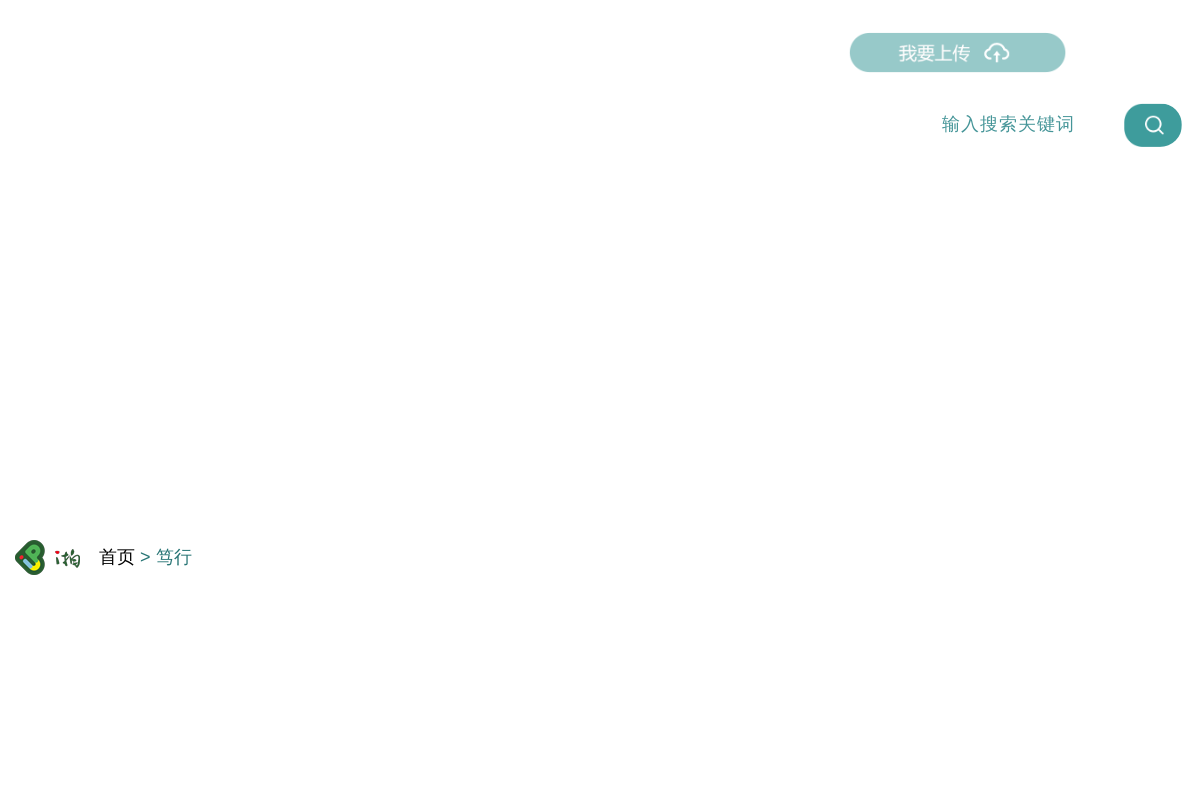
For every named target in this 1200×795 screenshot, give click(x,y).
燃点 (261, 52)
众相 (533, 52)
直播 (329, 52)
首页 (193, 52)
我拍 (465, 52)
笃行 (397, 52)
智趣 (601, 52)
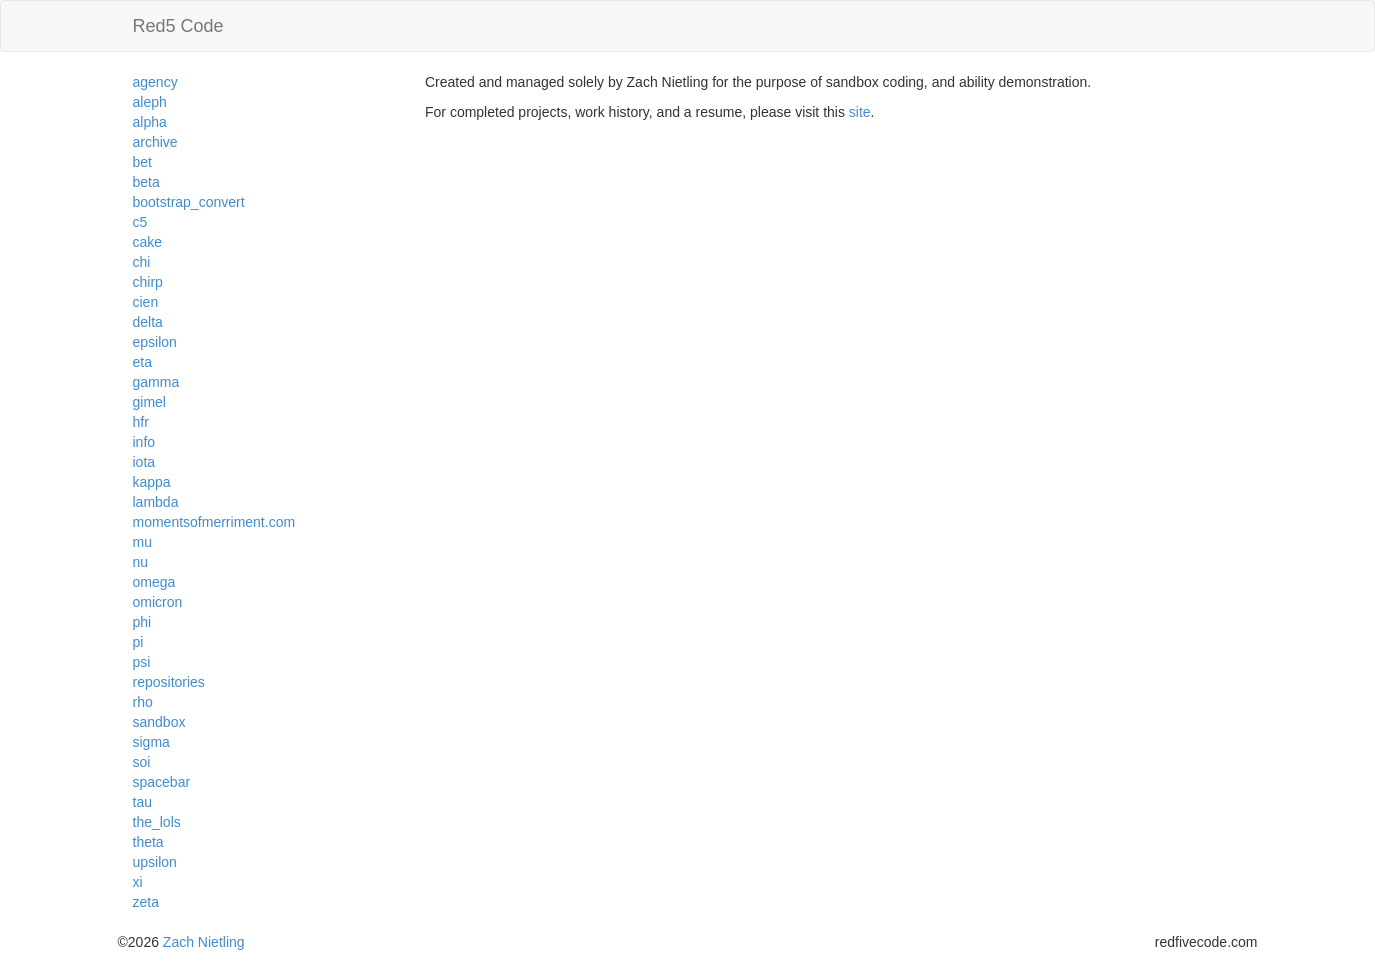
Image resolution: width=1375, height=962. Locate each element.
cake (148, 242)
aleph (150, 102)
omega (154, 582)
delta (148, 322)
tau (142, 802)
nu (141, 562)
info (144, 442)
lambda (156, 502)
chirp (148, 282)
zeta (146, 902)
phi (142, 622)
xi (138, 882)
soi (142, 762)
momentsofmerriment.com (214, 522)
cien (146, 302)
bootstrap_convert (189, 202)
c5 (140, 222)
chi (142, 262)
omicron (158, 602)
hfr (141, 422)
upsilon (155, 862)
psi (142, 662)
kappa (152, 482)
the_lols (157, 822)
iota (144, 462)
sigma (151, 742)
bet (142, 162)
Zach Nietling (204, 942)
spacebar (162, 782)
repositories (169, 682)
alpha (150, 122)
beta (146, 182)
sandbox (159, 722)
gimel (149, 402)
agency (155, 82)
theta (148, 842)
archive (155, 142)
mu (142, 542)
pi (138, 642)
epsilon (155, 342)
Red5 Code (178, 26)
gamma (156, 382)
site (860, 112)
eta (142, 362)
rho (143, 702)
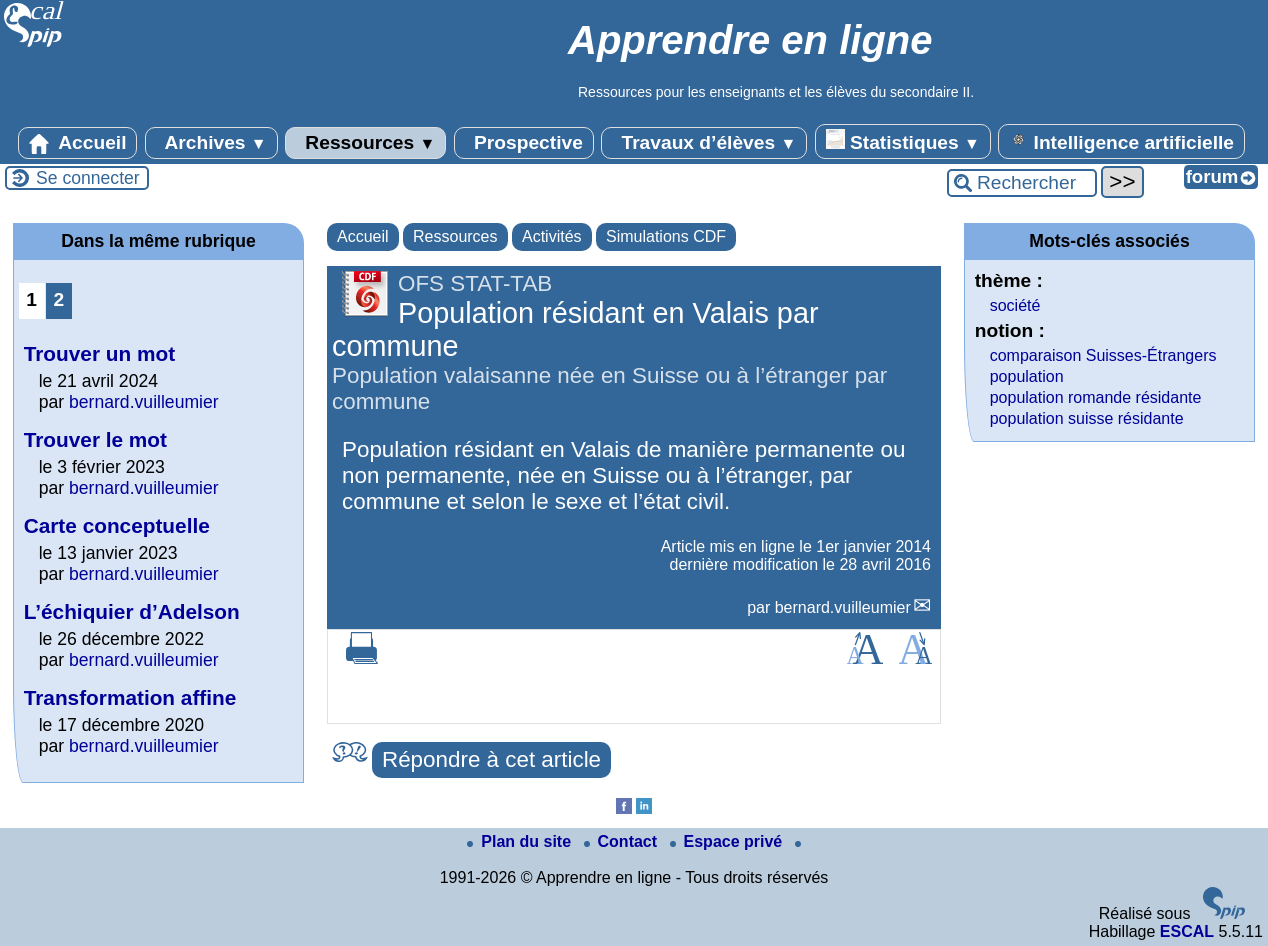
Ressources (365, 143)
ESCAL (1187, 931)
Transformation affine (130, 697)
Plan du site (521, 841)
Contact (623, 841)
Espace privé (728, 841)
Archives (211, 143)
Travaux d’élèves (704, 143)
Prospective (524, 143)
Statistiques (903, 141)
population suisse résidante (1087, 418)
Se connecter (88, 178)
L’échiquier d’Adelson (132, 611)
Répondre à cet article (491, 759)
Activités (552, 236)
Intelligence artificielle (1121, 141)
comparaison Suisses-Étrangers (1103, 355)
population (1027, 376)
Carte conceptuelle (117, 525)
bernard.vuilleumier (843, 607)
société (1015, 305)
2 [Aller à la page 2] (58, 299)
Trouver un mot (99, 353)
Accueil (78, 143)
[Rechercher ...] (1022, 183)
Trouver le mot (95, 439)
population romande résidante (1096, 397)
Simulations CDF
______
◆ **Directions**: The answer must consist of every line from the data that contains the word "résidante".

◆ **Result of this task**:
population suisse résidante (1087, 418)
population romande résidante (1096, 397)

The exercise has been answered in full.